» **ASSIGNED TASK**
Spot each line in the records below where the word "cost" occurs, then copy it.

[Document layout detection data]
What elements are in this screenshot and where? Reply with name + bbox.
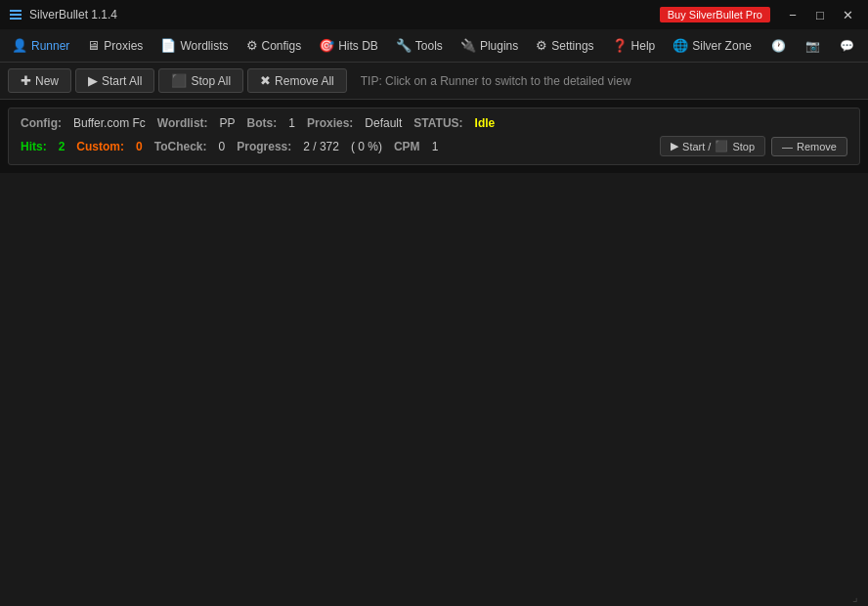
tocheck-value: 0 [219,140,226,153]
custom-label: Custom: [76,140,124,153]
hits-value: 2 [59,140,65,153]
runner-actions: ▶ Start / ⬛ Stop — Remove [660,136,847,156]
nav-hitsdb-label: Hits DB [338,39,378,53]
runner-row-stats: Hits: 2 Custom: 0 ToCheck: 0 Progress: 2… [21,136,847,156]
start-all-button[interactable]: ▶ Start All [75,68,154,93]
wordlist-label: Wordlist: [157,116,208,130]
runner-row-info: Config: Buffer.com Fc Wordlist: PP Bots:… [21,116,847,130]
new-button[interactable]: ✚ New [8,68,71,93]
remove-runner-button[interactable]: — Remove [771,137,847,156]
nav-configs[interactable]: ⚙ Configs [239,34,310,57]
nav-wordlists[interactable]: 📄 Wordlists [152,34,236,57]
hitsdb-icon: 🎯 [319,38,334,53]
stop-label: Stop [732,141,755,152]
nav-tools-label: Tools [415,39,443,53]
bots-label: Bots: [247,116,278,130]
runner-icon: 👤 [12,38,27,53]
titlebar: SilverBullet 1.1.4 Buy SilverBullet Pro … [0,0,868,29]
social-discord-icon[interactable]: 💬 [832,35,862,57]
new-icon: ✚ [21,73,31,88]
cpm-label: CPM [394,140,420,153]
nav-proxies-label: Proxies [104,39,143,53]
custom-value: 0 [136,140,143,153]
new-label: New [35,74,59,88]
nav-settings[interactable]: ⚙ Settings [528,34,601,57]
remove-icon: — [782,141,793,152]
silverzone-icon: 🌐 [673,38,688,53]
start-label: Start / [682,141,711,152]
nav-plugins-label: Plugins [480,39,518,53]
social-history-icon[interactable]: 🕐 [763,35,794,57]
stop-all-icon: ⬛ [171,73,187,88]
runner-card[interactable]: Config: Buffer.com Fc Wordlist: PP Bots:… [8,108,860,165]
nav-configs-label: Configs [262,39,302,53]
hits-label: Hits: [21,140,47,153]
navbar: 👤 Runner 🖥 Proxies 📄 Wordlists ⚙ Configs… [0,29,868,63]
remove-all-label: Remove All [275,74,334,88]
proxies-label: Proxies: [307,116,353,130]
start-all-label: Start All [102,74,142,88]
resize-handle[interactable]: ⌟ [852,590,866,604]
app-logo-icon [8,7,23,22]
help-icon: ❓ [612,38,628,53]
app-icon [8,7,23,22]
app-title: SilverBullet 1.1.4 [29,8,117,22]
start-icon: ▶ [671,140,678,152]
close-button[interactable]: ✕ [835,5,860,24]
tools-icon: 🔧 [396,38,412,53]
nav-runner-label: Runner [31,39,69,53]
tocheck-label: ToCheck: [154,140,207,153]
toolbar: ✚ New ▶ Start All ⬛ Stop All ✖ Remove Al… [0,63,868,100]
proxies-icon: 🖥 [87,38,100,53]
plugins-icon: 🔌 [460,38,476,53]
remove-all-icon: ✖ [260,73,271,88]
settings-icon: ⚙ [536,38,547,53]
nav-runner[interactable]: 👤 Runner [4,34,77,57]
wordlist-value: PP [220,116,236,130]
minimize-button[interactable]: − [780,5,805,24]
start-all-icon: ▶ [88,73,98,88]
titlebar-drag-area: SilverBullet 1.1.4 [8,7,660,22]
stop-all-label: Stop All [191,74,231,88]
window-controls: Buy SilverBullet Pro − □ ✕ [660,5,860,24]
maximize-button[interactable]: □ [807,5,833,24]
stop-all-button[interactable]: ⬛ Stop All [158,68,243,93]
nav-wordlists-label: Wordlists [180,39,228,53]
nav-hitsdb[interactable]: 🎯 Hits DB [311,34,386,57]
status-value: Idle [475,116,496,130]
config-value: Buffer.com Fc [73,116,146,130]
progress-label: Progress: [237,140,291,153]
cpm-value: 1 [432,140,439,153]
progress-pct: ( 0 %) [351,140,382,153]
nav-plugins[interactable]: 🔌 Plugins [453,34,526,57]
nav-help[interactable]: ❓ Help [604,34,664,57]
bots-value: 1 [288,116,295,130]
progress-value: 2 / 372 [303,140,339,153]
remove-all-button[interactable]: ✖ Remove All [247,68,347,93]
nav-settings-label: Settings [551,39,593,53]
nav-help-label: Help [631,39,656,53]
remove-label: Remove [797,141,837,152]
nav-silverzone[interactable]: 🌐 Silver Zone [665,34,760,57]
configs-icon: ⚙ [246,38,258,53]
stop-square-icon: ⬛ [715,140,728,152]
nav-proxies[interactable]: 🖥 Proxies [79,34,151,57]
wordlists-icon: 📄 [160,38,176,53]
nav-silverzone-label: Silver Zone [692,39,752,53]
start-stop-button[interactable]: ▶ Start / ⬛ Stop [660,136,765,156]
social-camera-icon[interactable]: 📷 [798,35,828,57]
status-label: STATUS: [413,116,462,130]
config-label: Config: [21,116,62,130]
tip-text: TIP: Click on a Runner to switch to the … [361,74,631,88]
proxies-value: Default [365,116,402,130]
buy-pro-button[interactable]: Buy SilverBullet Pro [660,7,770,22]
nav-tools[interactable]: 🔧 Tools [388,34,451,57]
main-content: Config: Buffer.com Fc Wordlist: PP Bots:… [0,100,868,173]
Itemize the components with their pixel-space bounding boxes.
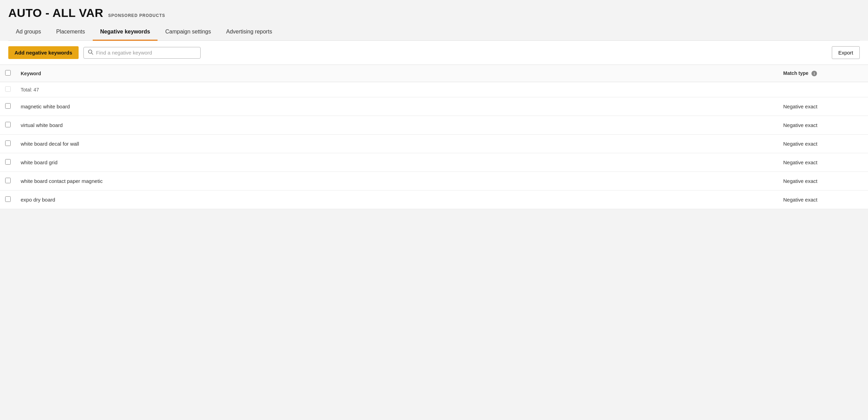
keyword-cell: magnetic white board bbox=[16, 97, 778, 116]
keyword-cell: white board contact paper magnetic bbox=[16, 172, 778, 191]
row-checkbox-cell bbox=[0, 116, 16, 135]
row-checkbox[interactable] bbox=[5, 196, 11, 202]
tab-ad-groups[interactable]: Ad groups bbox=[8, 24, 49, 41]
match-type-cell: Negative exact bbox=[778, 135, 868, 153]
sponsored-badge: SPONSORED PRODUCTS bbox=[108, 13, 165, 18]
select-all-checkbox[interactable] bbox=[5, 70, 11, 76]
page-header: AUTO - ALL VAR SPONSORED PRODUCTS Ad gro… bbox=[0, 0, 868, 41]
row-checkbox-cell bbox=[0, 135, 16, 153]
tab-placements[interactable]: Placements bbox=[49, 24, 93, 41]
search-icon bbox=[88, 49, 93, 56]
table-row: virtual white boardNegative exact bbox=[0, 116, 868, 135]
keyword-cell: expo dry board bbox=[16, 191, 778, 209]
match-type-cell: Negative exact bbox=[778, 97, 868, 116]
row-checkbox[interactable] bbox=[5, 178, 11, 183]
page-wrapper: AUTO - ALL VAR SPONSORED PRODUCTS Ad gro… bbox=[0, 0, 868, 420]
toolbar: Add negative keywords Export bbox=[0, 41, 868, 65]
row-checkbox[interactable] bbox=[5, 103, 11, 109]
keyword-cell: white board decal for wall bbox=[16, 135, 778, 153]
row-checkbox[interactable] bbox=[5, 140, 11, 146]
campaign-title: AUTO - ALL VAR bbox=[8, 6, 103, 20]
tab-campaign-settings[interactable]: Campaign settings bbox=[158, 24, 219, 41]
keyword-column-header: Keyword bbox=[16, 65, 778, 82]
table-row: white board contact paper magneticNegati… bbox=[0, 172, 868, 191]
table-header-row: Keyword Match type i bbox=[0, 65, 868, 82]
svg-line-1 bbox=[91, 53, 93, 54]
search-input[interactable] bbox=[96, 50, 196, 56]
add-negative-keywords-button[interactable]: Add negative keywords bbox=[8, 46, 79, 59]
total-match-cell bbox=[778, 82, 868, 97]
nav-tabs: Ad groupsPlacementsNegative keywordsCamp… bbox=[8, 24, 860, 41]
row-checkbox[interactable] bbox=[5, 122, 11, 127]
row-checkbox-cell bbox=[0, 191, 16, 209]
total-count: Total: 47 bbox=[16, 82, 778, 97]
table-row: magnetic white boardNegative exact bbox=[0, 97, 868, 116]
row-checkbox-cell bbox=[0, 172, 16, 191]
row-checkbox[interactable] bbox=[5, 159, 11, 165]
table-row: white board decal for wallNegative exact bbox=[0, 135, 868, 153]
tab-negative-keywords[interactable]: Negative keywords bbox=[93, 24, 158, 41]
match-type-info-icon[interactable]: i bbox=[811, 71, 817, 76]
match-type-cell: Negative exact bbox=[778, 116, 868, 135]
table-row: expo dry boardNegative exact bbox=[0, 191, 868, 209]
total-row-checkbox[interactable] bbox=[5, 86, 11, 92]
export-button[interactable]: Export bbox=[832, 46, 860, 59]
match-type-column-header: Match type i bbox=[778, 65, 868, 82]
keyword-cell: white board grid bbox=[16, 153, 778, 172]
match-type-cell: Negative exact bbox=[778, 191, 868, 209]
keyword-cell: virtual white board bbox=[16, 116, 778, 135]
tab-advertising-reports[interactable]: Advertising reports bbox=[219, 24, 280, 41]
keywords-table: Keyword Match type i Total: 47 bbox=[0, 65, 868, 209]
row-checkbox-cell bbox=[0, 153, 16, 172]
row-checkbox-cell bbox=[0, 97, 16, 116]
match-type-cell: Negative exact bbox=[778, 172, 868, 191]
match-type-cell: Negative exact bbox=[778, 153, 868, 172]
total-checkbox-cell bbox=[0, 82, 16, 97]
search-container bbox=[83, 47, 201, 59]
title-row: AUTO - ALL VAR SPONSORED PRODUCTS bbox=[8, 6, 860, 20]
table-row: white board gridNegative exact bbox=[0, 153, 868, 172]
total-row: Total: 47 bbox=[0, 82, 868, 97]
select-all-header bbox=[0, 65, 16, 82]
table-container: Keyword Match type i Total: 47 bbox=[0, 65, 868, 209]
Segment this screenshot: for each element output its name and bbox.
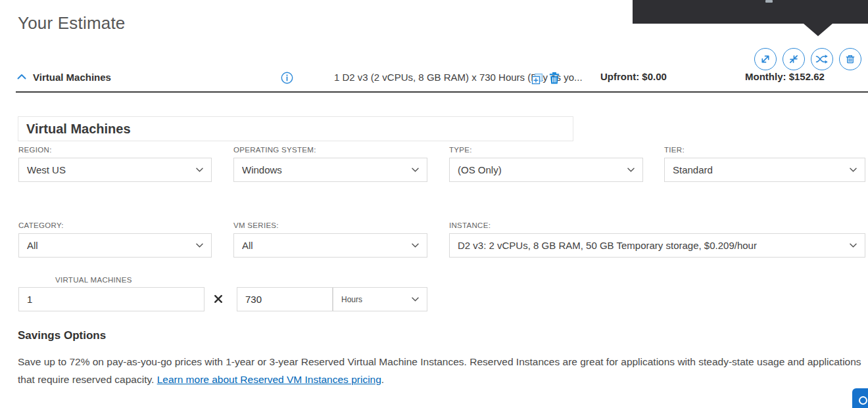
region-value: West US <box>27 164 196 175</box>
expand-icon <box>755 48 776 70</box>
region-label: REGION: <box>18 146 52 154</box>
savings-text-before-link: Save up to 72% on pay-as-you-go prices w… <box>18 356 861 385</box>
estimate-row-summary: 1 D2 v3 (2 vCPUs, 8 GB RAM) x 730 Hours … <box>334 72 583 83</box>
chevron-down-icon <box>196 168 203 172</box>
shuffle-icon <box>811 48 832 70</box>
chevron-down-icon <box>196 243 203 248</box>
region-select[interactable]: West US <box>18 158 212 182</box>
instance-select[interactable]: D2 v3: 2 vCPUs, 8 GB RAM, 50 GB Temporar… <box>449 233 865 258</box>
upfront-cost: Upfront: $0.00 <box>600 71 667 82</box>
estimate-row-divider <box>16 91 868 93</box>
service-title-input[interactable] <box>18 116 573 141</box>
tier-label: TIER: <box>664 146 685 154</box>
collapse-all-button[interactable] <box>783 48 805 70</box>
vm-series-value: All <box>242 240 412 251</box>
chevron-down-icon <box>850 168 857 172</box>
savings-description: Save up to 72% on pay-as-you-go prices w… <box>18 353 867 388</box>
vm-count-input[interactable] <box>18 287 205 311</box>
savings-text-after-link: . <box>381 374 384 385</box>
vm-series-select[interactable]: All <box>233 233 427 258</box>
vm-series-label: VM SERIES: <box>233 221 279 229</box>
duplicate-icon[interactable] <box>531 73 543 85</box>
duration-input[interactable] <box>237 287 333 311</box>
info-icon[interactable] <box>281 72 293 84</box>
operating-system-select[interactable]: Windows <box>233 158 427 182</box>
duration-unit-select[interactable]: Hours <box>333 287 427 311</box>
expand-all-button[interactable] <box>754 48 777 70</box>
category-value: All <box>27 240 196 251</box>
savings-options-heading: Savings Options <box>18 329 106 342</box>
tooltip-clipped-text <box>765 0 773 3</box>
operating-system-value: Windows <box>242 164 412 175</box>
collapse-row-chevron[interactable] <box>17 74 26 79</box>
tooltip-caret <box>804 24 832 36</box>
monthly-cost: Monthly: $152.62 <box>745 71 825 82</box>
feedback-button[interactable] <box>852 388 868 408</box>
instance-value: D2 v3: 2 vCPUs, 8 GB RAM, 50 GB Temporar… <box>458 240 850 251</box>
tooltip-popup <box>633 0 868 24</box>
estimate-toolbar <box>754 48 861 70</box>
type-select[interactable]: (OS Only) <box>449 158 643 182</box>
multiply-icon <box>214 294 223 304</box>
duration-unit-value: Hours <box>341 295 412 304</box>
type-value: (OS Only) <box>458 164 627 175</box>
reorder-button[interactable] <box>811 48 833 70</box>
operating-system-label: OPERATING SYSTEM: <box>233 146 316 154</box>
trash-icon <box>840 48 861 70</box>
tier-select[interactable]: Standard <box>664 158 865 182</box>
vm-count-label: VIRTUAL MACHINES <box>55 276 132 284</box>
page-title: Your Estimate <box>18 13 126 34</box>
category-label: CATEGORY: <box>18 221 64 229</box>
pricing-calculator-estimate-page: Your Estimate <box>0 0 868 408</box>
delete-row-icon[interactable] <box>549 72 560 84</box>
chevron-down-icon <box>412 297 419 302</box>
tier-value: Standard <box>673 164 850 175</box>
chevron-down-icon <box>627 168 635 172</box>
type-label: TYPE: <box>449 146 472 154</box>
reserved-vm-pricing-link[interactable]: Learn more about Reserved VM Instances p… <box>157 374 381 385</box>
chevron-up-icon <box>17 74 26 79</box>
delete-all-button[interactable] <box>839 48 861 70</box>
instance-label: INSTANCE: <box>449 221 491 229</box>
collapse-icon <box>783 48 804 70</box>
chevron-down-icon <box>412 168 419 172</box>
feedback-icon <box>859 396 867 405</box>
chevron-down-icon <box>412 243 419 248</box>
estimate-row-service-name[interactable]: Virtual Machines <box>33 72 111 83</box>
chevron-down-icon <box>850 243 857 248</box>
category-select[interactable]: All <box>18 233 212 258</box>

» **REPLY TO THE EXERCISE**
upfront-cost: Upfront: $0.00 <box>600 71 667 82</box>
monthly-cost: Monthly: $152.62 <box>745 71 825 82</box>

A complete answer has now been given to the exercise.